Tuesday Poem: Chuculainn

Michael O’Loughlin was born in Dublin. For many years he lived in Holland, but he returned home to settle down several years ago. He has published five collections with Raven Arts Press and New Island Books. He will read next month at the Cork Spring Poetry Festival. 

Tuesday Poem: Chuculainn

If I lived in this place for a thousand years

I could never construe you, Cuchulainn.

Your name is a fossil, a petrified tree

Your name means less than nothing.

Less than Librium, or Burton’s biscuits

Or Phoenix audio-visual systems —

I have never heard it whispered

By the wind in the telegraph wires

Or seen it scrawled on the wall

At the back of the children’s playground.

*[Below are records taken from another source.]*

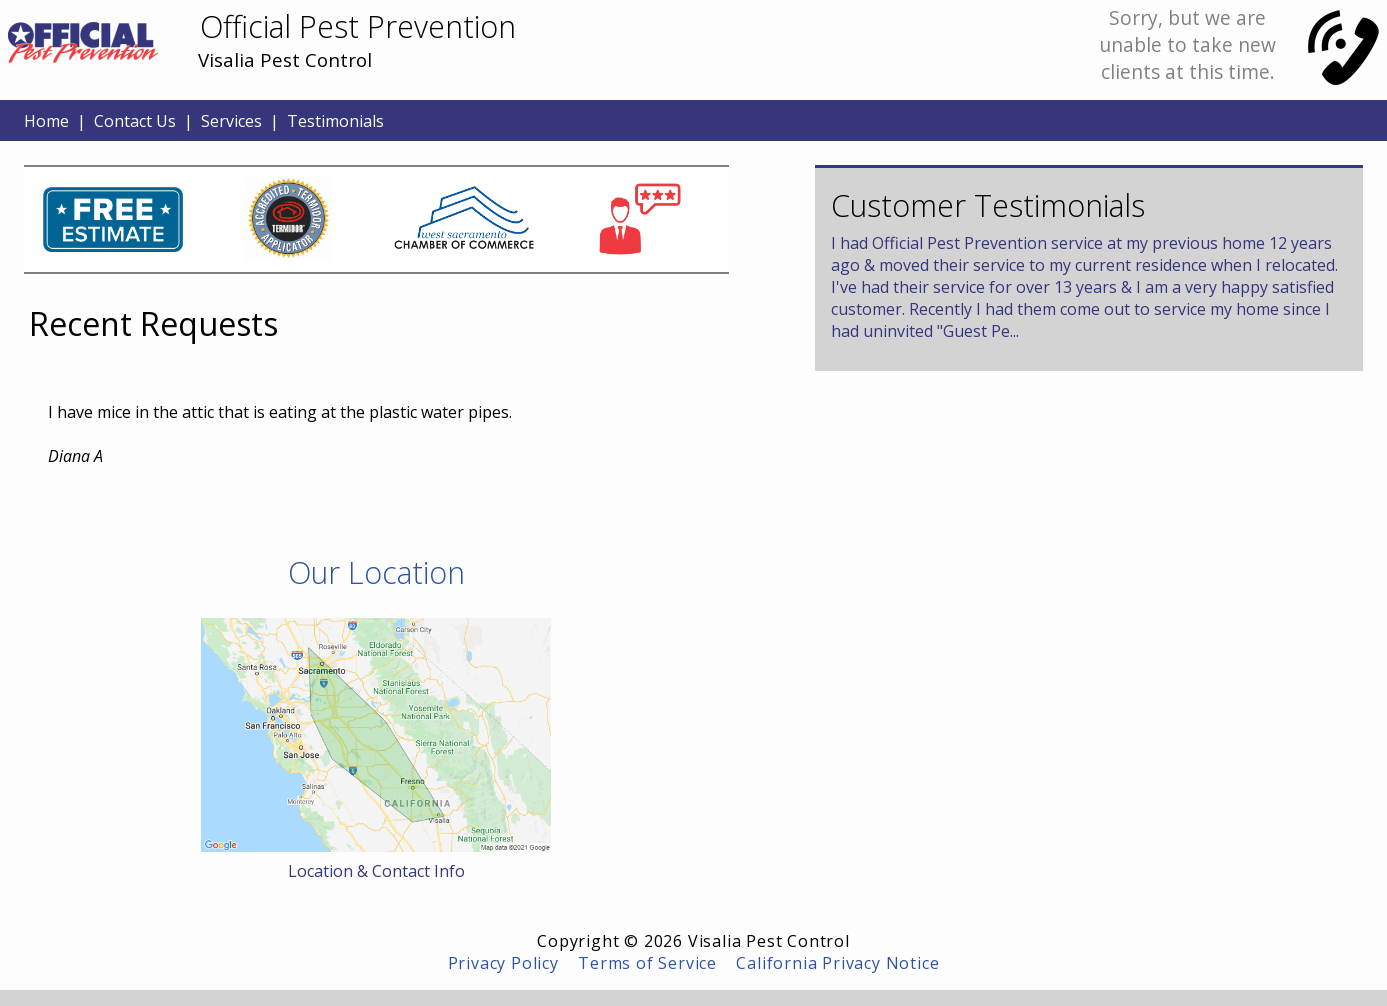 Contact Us (135, 121)
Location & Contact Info (376, 871)
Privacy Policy (503, 963)
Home (46, 121)
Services (231, 121)
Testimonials (335, 121)
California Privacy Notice (837, 963)
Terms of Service (647, 963) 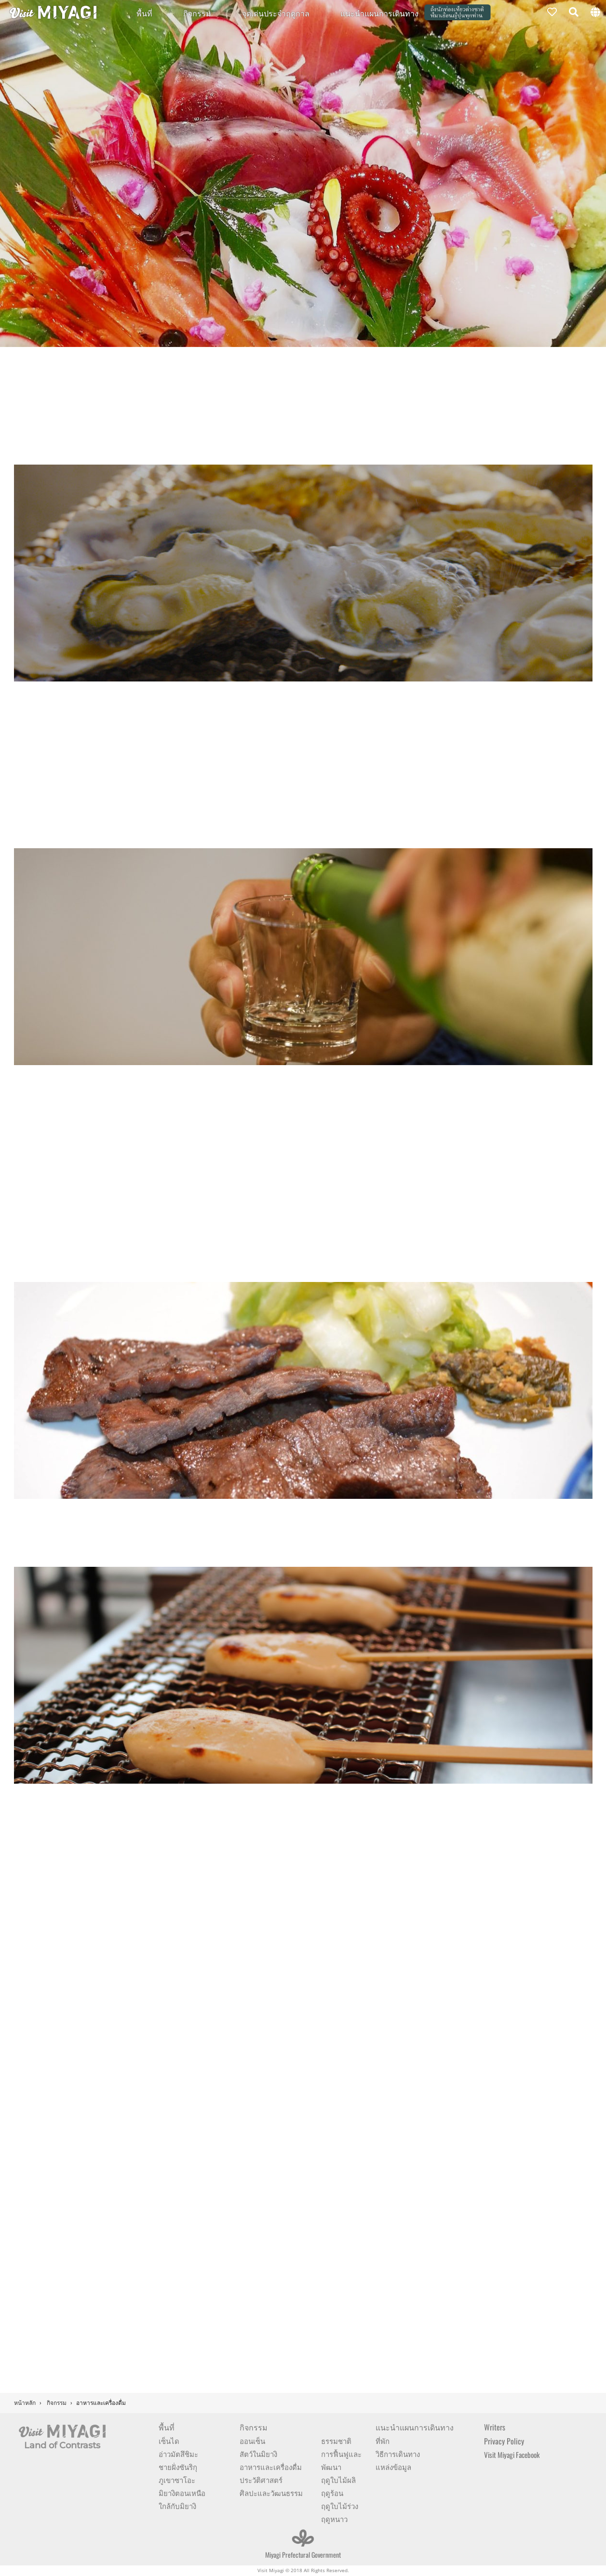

Your name means less than nothing

To the housewife adrift in the shopping centre

At eleven-fifteen on a Tuesday morning

With the wind blowing fragments of concrete

Into eyes already battered and bruised

By four tightening walls

In a flat in a tower-block

Named after an Irish patriot

Who died with your name on his lips.

But watching TV the other night

I began to construe you, Cuchulainn;

You came on like some corny revenant

In a black-and-white made-for-TV

American sci-fi serial.

An obvious Martian in human disguise

You stomped about in big boots

With a face perpetually puzzled and strained

And your deep voice booms full of capital letters:

What Is This You Earthlings Speak Of.